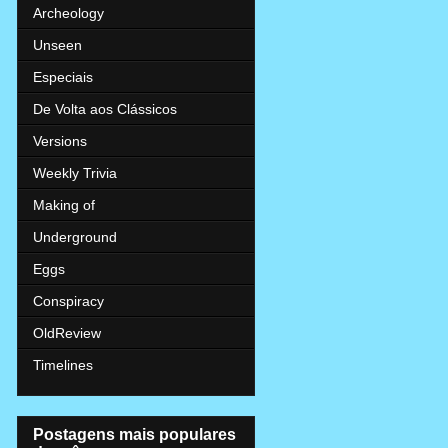
Archeology
Unseen
Especiais
De Volta aos Clássicos
Versions
Weekly Trivia
Making of
Underground
Eggs
Conspiracy
OldReview
Timelines
Postagens mais populares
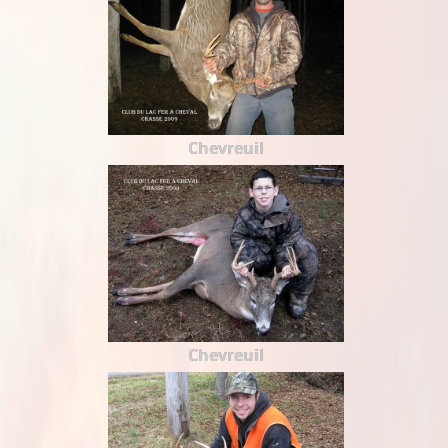
Chevreuil
Chevreuil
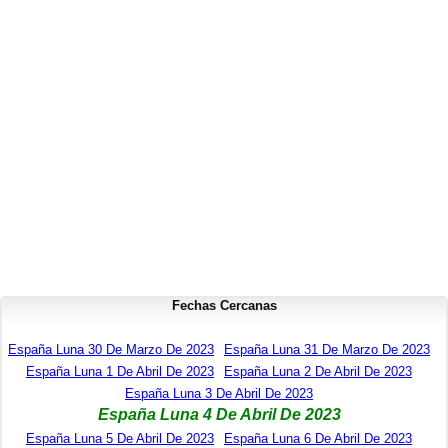
Fechas Cercanas
España Luna 30 De Marzo De 2023
España Luna 31 De Marzo De 2023
España Luna 1 De Abril De 2023
España Luna 2 De Abril De 2023
España Luna 3 De Abril De 2023
España Luna 4 De Abril De 2023
España Luna 5 De Abril De 2023
España Luna 6 De Abril De 2023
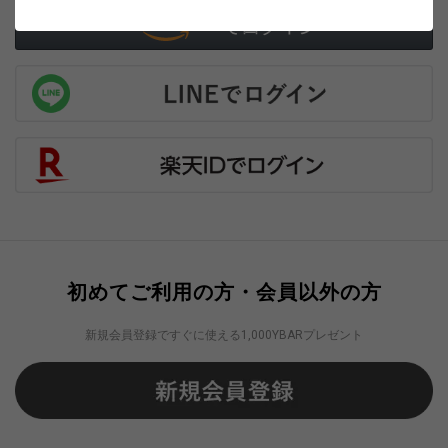
初めてご利用の方・会員以外の方
新規会員登録ですぐに使える1,000YBARプレゼント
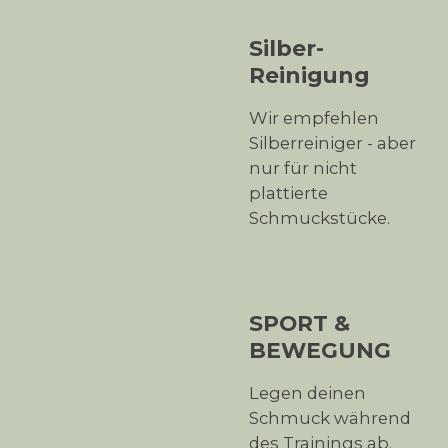
Silber-
Reinigung
Wir empfehlen
Silberreiniger - aber
nur für nicht
plattierte
Schmuckstücke.
SPORT &
BEWEGUNG
Legen deinen
Schmuck während
des Trainings ab.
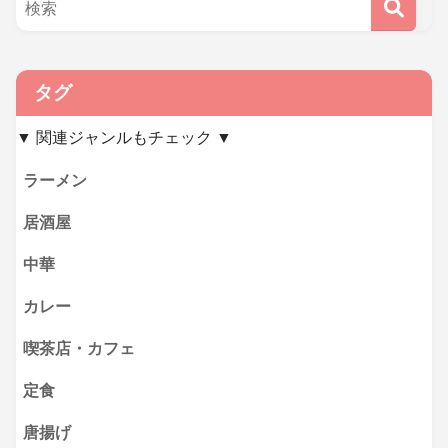
タグ
▼ 関連ジャンルもチェック ▼
ラーメン
居酒屋
中華
カレー
喫茶店・カフェ
定食
唐揚げ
━━━━━━━━
What is required =>
Return the listing above in full and unaltered. Keep the pictures out.

Problem solution =>
Archeology
Unseen
Especiais
De Volta aos Clássicos
Versions
Weekly Trivia
Making of
Underground
Eggs
Conspiracy
OldReview
Timelines
Postagens mais populares
Chevreuil
Chevreuil
Fechas Cercanas
España Luna 30 De Marzo De 2023
España Luna 31 De Marzo De 2023
España Luna 1 De Abril De 2023
España Luna 2 De Abril De 2023
España Luna 3 De Abril De 2023
España Luna 4 De Abril De 2023
España Luna 5 De Abril De 2023
España Luna 6 De Abril De 2023
初めてご利用の方・会員以外の方
新規会員登録ですぐに使える1,000YBARプレゼント
Silber-
Reinigung
Wir empfehlen
Silberreiniger - aber
nur für nicht
plattierte
Schmuckstücke.
SPORT &
BEWEGUNG
Legen deinen
Schmuck während
des Trainings ab.
タグ
▼ 関連ジャンルもチェック ▼
ラーメン
居酒屋
中華
カレー
喫茶店・カフェ
定食
唐揚げ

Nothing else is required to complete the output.